In a recent talk, Hans-Werner Sinn, professor of economics at Munich University and head of the ifo-Institute of economic research in Munich, hit the nail on the head when he said: “Anybody who believes that a highly developed industrial country like Germany can be electrified by renewable energies is not facing up to reality.” Unfortunately, most German consumers and voters are still not facing up to reality, but increasingly dislike the side-effects of the German “Energiewende”. Considering the legacy of more than ten years of highly subsidized renewable energies, a phase out of nuclear energy capacities, and a more and more dysfunctional energy market, the new German government is caught between a rock and a hard place. On the one hand, the new super minister, Sigmar Gabriel, in charge of economic policy as well as energy issues, wants to nurse the economic winners of renewable energy subsidies and other stakeholders of heavy involvement of the state in energy markets, on the other hand, he is well aware of the dangers of rising energy prices to German economic development. Though energy intensive companies that compete globally are exempt from paying their share of the renewable energy subsidies, people don’t like this discrimination.
Therefore, Mr. Gabriel is under pressure to keep electricity prices down, without risking a fundamental reform of the renewable energy promotion scheme. Besides the physical and economic constraints, that’s the political reality. Expectedly, the German government prefers to make more smoke rather than take actions. Like others before, Mr.
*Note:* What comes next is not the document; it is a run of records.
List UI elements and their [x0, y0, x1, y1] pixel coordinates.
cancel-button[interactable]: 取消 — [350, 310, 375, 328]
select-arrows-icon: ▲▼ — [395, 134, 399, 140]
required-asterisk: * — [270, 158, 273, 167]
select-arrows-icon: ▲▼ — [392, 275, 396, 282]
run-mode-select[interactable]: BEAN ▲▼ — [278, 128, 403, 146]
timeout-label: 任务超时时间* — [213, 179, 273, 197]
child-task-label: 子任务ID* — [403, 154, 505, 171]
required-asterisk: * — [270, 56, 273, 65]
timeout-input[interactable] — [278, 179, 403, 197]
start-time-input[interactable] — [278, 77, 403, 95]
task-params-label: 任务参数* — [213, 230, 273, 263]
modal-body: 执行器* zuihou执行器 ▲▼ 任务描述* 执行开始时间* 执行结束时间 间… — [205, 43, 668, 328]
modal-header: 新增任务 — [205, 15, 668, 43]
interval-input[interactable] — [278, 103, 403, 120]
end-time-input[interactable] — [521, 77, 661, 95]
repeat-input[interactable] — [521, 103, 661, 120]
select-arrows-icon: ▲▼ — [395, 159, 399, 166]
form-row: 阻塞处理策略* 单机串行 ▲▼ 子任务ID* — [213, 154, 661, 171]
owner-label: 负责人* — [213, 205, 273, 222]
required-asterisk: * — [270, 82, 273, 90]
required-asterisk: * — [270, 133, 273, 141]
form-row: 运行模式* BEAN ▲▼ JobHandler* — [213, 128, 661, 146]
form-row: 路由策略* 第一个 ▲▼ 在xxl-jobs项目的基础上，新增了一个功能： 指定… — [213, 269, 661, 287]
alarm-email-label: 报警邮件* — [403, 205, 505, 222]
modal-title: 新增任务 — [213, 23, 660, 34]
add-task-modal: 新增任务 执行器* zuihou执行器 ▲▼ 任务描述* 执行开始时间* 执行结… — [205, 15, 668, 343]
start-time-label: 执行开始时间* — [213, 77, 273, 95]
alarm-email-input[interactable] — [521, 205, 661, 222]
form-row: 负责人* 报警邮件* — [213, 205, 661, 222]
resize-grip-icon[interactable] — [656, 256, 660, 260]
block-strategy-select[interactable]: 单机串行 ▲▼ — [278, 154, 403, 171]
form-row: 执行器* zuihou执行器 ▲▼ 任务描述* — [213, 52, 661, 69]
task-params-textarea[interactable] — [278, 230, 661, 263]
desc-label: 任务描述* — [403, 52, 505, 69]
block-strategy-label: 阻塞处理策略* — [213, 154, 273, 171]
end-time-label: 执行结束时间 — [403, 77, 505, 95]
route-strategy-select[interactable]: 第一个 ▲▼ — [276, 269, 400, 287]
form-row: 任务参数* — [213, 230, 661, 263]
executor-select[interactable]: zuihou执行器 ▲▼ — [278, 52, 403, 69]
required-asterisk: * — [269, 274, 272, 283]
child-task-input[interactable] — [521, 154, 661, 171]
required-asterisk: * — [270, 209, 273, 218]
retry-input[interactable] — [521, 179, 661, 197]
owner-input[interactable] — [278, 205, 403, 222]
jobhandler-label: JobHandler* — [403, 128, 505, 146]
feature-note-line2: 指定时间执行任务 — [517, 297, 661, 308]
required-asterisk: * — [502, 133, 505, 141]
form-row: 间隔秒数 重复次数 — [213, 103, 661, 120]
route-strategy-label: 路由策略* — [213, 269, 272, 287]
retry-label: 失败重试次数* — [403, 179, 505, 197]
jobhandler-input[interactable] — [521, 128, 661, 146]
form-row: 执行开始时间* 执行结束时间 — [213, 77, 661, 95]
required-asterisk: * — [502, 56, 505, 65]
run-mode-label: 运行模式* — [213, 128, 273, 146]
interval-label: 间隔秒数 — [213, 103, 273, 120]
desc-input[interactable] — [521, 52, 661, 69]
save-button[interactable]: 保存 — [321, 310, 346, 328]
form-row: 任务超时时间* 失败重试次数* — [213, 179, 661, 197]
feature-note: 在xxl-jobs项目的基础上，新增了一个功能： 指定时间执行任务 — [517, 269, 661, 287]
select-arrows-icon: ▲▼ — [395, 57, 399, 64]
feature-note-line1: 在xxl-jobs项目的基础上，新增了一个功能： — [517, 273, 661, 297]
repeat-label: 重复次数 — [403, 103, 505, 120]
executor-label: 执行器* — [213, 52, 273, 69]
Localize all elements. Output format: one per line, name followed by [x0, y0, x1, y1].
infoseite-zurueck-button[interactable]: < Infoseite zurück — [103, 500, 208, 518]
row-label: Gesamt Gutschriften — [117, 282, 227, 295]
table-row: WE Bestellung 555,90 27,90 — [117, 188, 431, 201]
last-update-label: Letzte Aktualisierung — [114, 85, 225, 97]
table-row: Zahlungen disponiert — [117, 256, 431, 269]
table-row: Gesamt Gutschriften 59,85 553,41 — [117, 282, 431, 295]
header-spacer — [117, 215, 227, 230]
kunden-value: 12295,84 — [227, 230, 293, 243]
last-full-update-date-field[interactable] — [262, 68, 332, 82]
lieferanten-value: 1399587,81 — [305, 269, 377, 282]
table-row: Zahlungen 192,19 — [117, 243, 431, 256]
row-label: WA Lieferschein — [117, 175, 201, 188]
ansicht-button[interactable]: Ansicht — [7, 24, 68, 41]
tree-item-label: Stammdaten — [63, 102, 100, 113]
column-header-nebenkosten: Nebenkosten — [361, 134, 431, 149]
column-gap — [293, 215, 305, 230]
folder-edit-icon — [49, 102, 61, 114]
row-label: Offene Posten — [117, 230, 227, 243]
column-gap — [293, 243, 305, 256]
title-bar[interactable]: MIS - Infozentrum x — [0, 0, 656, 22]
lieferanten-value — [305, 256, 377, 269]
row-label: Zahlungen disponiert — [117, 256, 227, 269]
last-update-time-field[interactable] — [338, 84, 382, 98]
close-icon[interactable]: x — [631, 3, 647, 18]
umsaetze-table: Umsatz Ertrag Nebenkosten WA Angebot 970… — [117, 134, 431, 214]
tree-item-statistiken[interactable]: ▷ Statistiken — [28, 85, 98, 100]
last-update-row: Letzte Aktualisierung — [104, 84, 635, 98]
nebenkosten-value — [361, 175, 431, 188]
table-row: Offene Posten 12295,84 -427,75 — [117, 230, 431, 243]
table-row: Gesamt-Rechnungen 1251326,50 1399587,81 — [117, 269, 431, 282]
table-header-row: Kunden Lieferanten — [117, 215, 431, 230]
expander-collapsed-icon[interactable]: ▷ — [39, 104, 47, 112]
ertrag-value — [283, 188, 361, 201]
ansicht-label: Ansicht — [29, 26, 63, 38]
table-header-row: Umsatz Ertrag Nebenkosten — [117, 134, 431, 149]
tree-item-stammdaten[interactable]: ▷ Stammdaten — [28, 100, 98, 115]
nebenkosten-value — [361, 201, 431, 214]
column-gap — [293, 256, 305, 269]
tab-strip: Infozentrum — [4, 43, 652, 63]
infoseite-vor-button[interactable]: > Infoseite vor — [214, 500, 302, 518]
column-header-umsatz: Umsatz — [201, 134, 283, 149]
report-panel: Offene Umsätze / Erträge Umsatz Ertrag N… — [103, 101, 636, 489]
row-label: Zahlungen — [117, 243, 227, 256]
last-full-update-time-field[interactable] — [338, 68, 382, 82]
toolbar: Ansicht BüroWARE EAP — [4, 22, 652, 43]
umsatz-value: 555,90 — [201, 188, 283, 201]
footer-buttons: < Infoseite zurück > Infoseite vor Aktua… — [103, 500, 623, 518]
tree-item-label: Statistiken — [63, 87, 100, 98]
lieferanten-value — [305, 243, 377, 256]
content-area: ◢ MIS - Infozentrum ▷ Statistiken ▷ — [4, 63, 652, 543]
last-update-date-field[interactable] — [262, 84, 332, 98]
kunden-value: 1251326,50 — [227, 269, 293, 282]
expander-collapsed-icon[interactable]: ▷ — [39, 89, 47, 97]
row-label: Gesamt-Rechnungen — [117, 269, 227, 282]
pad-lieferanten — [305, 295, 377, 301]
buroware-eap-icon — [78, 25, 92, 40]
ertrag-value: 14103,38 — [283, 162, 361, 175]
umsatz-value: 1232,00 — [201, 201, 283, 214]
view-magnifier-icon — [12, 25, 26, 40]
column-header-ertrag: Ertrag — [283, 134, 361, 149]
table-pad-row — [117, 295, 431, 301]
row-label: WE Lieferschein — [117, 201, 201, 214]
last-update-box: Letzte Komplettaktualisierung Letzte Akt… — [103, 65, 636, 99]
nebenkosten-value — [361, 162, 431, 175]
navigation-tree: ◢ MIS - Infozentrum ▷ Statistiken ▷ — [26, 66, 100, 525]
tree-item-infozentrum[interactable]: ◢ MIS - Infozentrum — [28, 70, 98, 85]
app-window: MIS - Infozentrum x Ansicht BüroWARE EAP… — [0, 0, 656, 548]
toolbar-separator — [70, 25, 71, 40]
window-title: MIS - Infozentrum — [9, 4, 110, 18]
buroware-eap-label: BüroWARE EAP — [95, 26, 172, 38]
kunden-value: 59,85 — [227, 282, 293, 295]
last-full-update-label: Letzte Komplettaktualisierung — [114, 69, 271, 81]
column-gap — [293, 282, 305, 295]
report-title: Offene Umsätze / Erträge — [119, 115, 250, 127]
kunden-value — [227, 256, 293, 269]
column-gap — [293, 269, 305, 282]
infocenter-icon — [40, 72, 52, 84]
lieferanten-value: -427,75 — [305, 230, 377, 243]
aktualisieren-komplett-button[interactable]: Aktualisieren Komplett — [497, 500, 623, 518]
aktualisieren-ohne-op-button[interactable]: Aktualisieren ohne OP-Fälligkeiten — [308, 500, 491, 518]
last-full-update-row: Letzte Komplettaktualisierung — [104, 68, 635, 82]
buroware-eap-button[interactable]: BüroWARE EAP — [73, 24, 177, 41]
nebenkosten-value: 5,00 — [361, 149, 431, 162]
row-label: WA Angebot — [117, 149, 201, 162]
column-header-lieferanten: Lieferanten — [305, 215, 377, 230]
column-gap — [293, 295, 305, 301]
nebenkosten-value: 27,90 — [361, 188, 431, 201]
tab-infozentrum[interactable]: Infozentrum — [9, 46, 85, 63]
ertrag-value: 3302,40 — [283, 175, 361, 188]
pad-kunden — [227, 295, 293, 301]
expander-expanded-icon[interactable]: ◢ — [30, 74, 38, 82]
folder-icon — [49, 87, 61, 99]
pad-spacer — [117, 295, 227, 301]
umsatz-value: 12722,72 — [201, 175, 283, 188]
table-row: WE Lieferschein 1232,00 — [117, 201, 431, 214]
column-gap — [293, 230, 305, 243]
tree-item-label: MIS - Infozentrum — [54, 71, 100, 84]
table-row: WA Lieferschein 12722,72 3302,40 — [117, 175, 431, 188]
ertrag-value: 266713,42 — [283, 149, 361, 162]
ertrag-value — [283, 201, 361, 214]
Gabriel plans to cap some renewable goals arbitrarily, force operators of renewable energy power plants to sell their electricity directly at the market while still getting subsidized the difference between the market and the buyback price, and is looking for new ways to redistribute the burden of rising energy prices. Such a kind of window-dressing is started up by dim prospects of a later auctioning of renewable energy promotion contracts.
It is highly doubtful if such measures are really effective in reducing the costs of Germany’s energy transition. Neither will they cure the discrepancy between electricity supply and demand, nor end renewable energy subsidies any time soon. The betting is that Germany is heading for more and more state planning and fine tuning of energy markets, the more so as the German government plans to introduce more stringent energy efficiency standards in commercial property development and private housing, as well as product-related efficiency requirements. At this stage, it is foreseeable that German citizens and entrepreneurs will not only bear the heavy load of rising energy prices, but also suffer from a loss of freedom to act as they see fit. What Mr. Gabriel’s green growth strategy will yield is not economic growth, but growth of state power with more and more intrusion in our civil liberties.